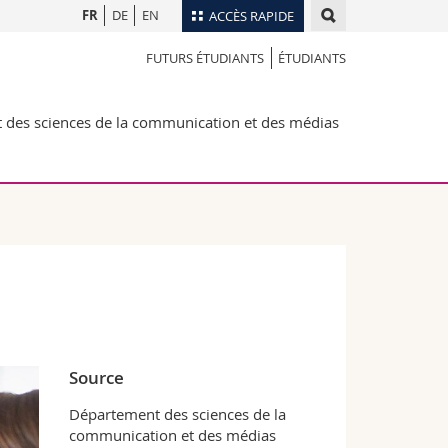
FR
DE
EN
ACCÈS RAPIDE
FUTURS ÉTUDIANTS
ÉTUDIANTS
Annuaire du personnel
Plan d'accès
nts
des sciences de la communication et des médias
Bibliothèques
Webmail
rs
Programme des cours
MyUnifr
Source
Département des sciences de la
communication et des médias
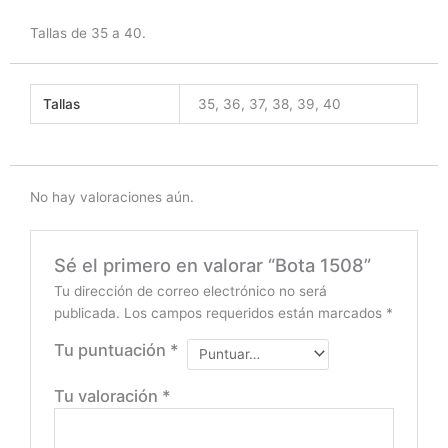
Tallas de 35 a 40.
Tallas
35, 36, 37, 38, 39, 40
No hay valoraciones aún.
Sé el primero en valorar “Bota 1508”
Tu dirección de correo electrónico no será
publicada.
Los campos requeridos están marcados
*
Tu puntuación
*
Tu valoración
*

_ _ _

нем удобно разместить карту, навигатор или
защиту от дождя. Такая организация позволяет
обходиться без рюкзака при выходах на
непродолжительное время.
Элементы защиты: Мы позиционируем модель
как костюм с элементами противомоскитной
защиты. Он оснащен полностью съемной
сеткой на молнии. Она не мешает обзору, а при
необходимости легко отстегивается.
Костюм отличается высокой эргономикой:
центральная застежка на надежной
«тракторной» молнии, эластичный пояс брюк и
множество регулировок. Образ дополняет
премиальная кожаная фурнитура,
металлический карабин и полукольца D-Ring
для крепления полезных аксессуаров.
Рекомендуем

_ _ _

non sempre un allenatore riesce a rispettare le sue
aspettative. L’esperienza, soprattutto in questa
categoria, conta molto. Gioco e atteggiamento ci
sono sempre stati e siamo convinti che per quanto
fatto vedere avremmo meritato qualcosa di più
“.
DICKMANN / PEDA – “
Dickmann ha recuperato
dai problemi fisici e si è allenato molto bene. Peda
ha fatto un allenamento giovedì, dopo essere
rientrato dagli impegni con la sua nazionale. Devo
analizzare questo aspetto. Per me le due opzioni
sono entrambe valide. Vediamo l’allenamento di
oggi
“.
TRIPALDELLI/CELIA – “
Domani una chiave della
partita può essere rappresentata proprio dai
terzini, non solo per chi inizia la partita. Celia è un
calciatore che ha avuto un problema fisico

_ _ _

◆ Task goal
Please copy each line of the material that contains the word "partita".

◆ Task solution
partita può essere rappresentata proprio dai
terzini, non solo per chi inizia la partita. Celia è un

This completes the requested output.